- Wahbanosay's signature, from the text of the Toronto Purchase.
- Born: fl. 1778 Ontario, Canada
- Died: 1806 Ontario, Canada
- Other names: Waabanose, Waubuno

= Wahbanosay =

Chief Wahbanosay (Waabanose in the Fiero spelling, Waubuno as spelt by Jones) (fl. 1778 - d. 1806) was a Mississaugas chief of the Eagle doodem, in the Burlington, Ontario area.

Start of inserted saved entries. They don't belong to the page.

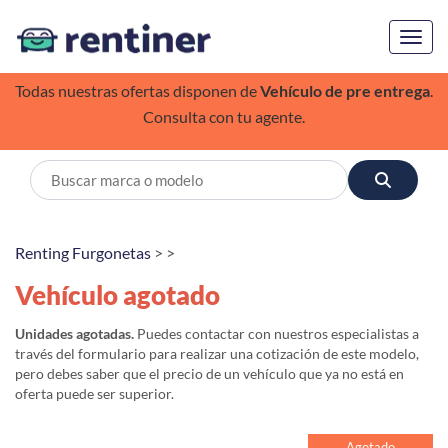
Toggl
Todas nuestras ofertas disponen de
Vehículo de pre entrega
.
Consulta con tu agente.
Renting Furgonetas
> >
Vehículo agotado
Unidades agotadas.
Puedes contactar con nuestros especialistas a
través del formulario para realizar una cotización de este modelo,
pero debes saber que el precio de un vehículo que ya no está en
oferta puede ser superior.
Agotado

His Ojibwe name is translated as "Walks in the Dawn" or "Morning Light".

== Life ==
Wahbanosay was the negotiator for the Mississaugas of the Gunshot treaty in 1783. He was also a signatory to land surrender #8 in 1797 of lands in the Burlington Heights area, the Toronto Purchase in 1805, and Surrender #14, which surrendered additional lands in the Burlington area in 1806.

He married a Mississauga woman named Puhgashkish and had a daughter, Tuhbenahneequay. He also married Naishenum and had a son, Nawahjegezhegwabe (Joseph Sawyer).

During the 1790s, Wahbanosay worked as a guide for Deputy Surveyor General Augustus Jones, who married his daughter Tuhbenahneequay. The couple had two children: John Jones and Peter Jones.